- Born: May 14, 1824 New Orleans, Louisiana, U.S.
- Died: December 18, 1886 (aged 62) Orleans Parish, Louisiana, U.S.
- Occupations: Lithographer, press owner
- Spouse: Amelie "Amelia" Henriette Colin (m. 1865)
- Children: 2

= Louis Lucien Pessou =

American printmaker (1824–1886)

Louis Lucien Pessou (May 14, 1824 – December 18, 1886) was an American lithographer, and "free man of color" in New Orleans, Louisiana. He co-owned the press Pessou & Simon (1853–1867), and Pessou & Krauss (1868).

== Life and career ==
Louis Lucien Pessou was born May 14, 1824, in New Orleans, Louisiana. His parents Maria Magdalene Hernandez and Joseph Alphonse "Antoine" Pessou were free Saint-Domingue Creoles, who had immigrated from Saint-Domingue (now Haiti) during the St. Domingue Revolution. His father was a gunsmith.

Pessou was married to Amelie "Amelia" Henriette Colin in 1865. Together they had two children.

He co-owned the lithography printing press Pessou & Simon (1853–1867), with German immigrant Benedict Simon; and Pessou & Krauss (1868), with German immigrant William Krauss.

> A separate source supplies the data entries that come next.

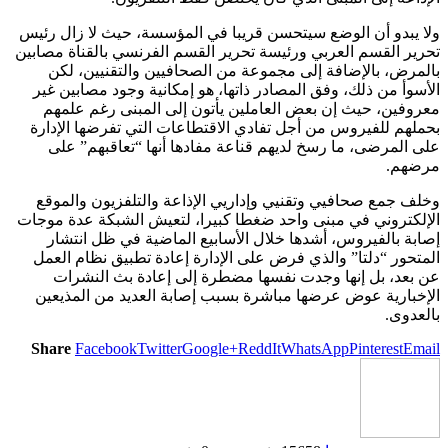
ولا يبدو أن الوضع سيتحسن قريبا في المؤسسة، حيث لا زال رئيس
تحرير القسم العربي ورئيسة تحرير القسم الفرنسي بالقناة مصابين
بالمرض، بالإضافة إلى مجموعة من الصحافيين والتقنيين، لكن
الأسوأ من ذلك، وفق المصادر ذاتها، هو إمكانية وجود مصابين غير
معروفين، حيث إن بعض العاملين يأتون إلى المبنى رغم علمهم
بحملهم للفيروس من أجل تفادي الاقتطاعات التي تفرضها الإدارة
على المرضى، ما رسخ لديهم قناعة مفادها أنها “تعاقبهم” على
مرضهم.
وخلف جمع صحافيي وتقنيي وإداريي الإذاعة والتلفزيون والموقع
الإلكتروني في مبنى واحد ضغطا كبيرا، لتعيش الشبكة عدة موجات
إصابة بالفيروس، أشدها خلال الأسابيع الماضية في ظل انتشار
المتحور “دلتا” والذي فرض على الإدارة إعادة تطبيق نظام العمل
عن بعد، بل إنها وجدت نفسها مضطرة إلى إعادة بث النشرات
الإخبارية عوض عرضها مباشرة بسبب إصابة العديد من المذيعين
بالعدوى.
Share
Facebook
Twitter
Google+
ReddIt
WhatsApp
Pinterest
Email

Pessou & Simon were the first in the city to develop color lithography, which was used for maps, architectural plans, book illustrations, city views, and business papers.

In 1868, Pessou was named the Orleans Parish recorder of births and deaths, and later marriages too.

Pessou died on December 18, 1886, in Orleans Parish, Louisiana.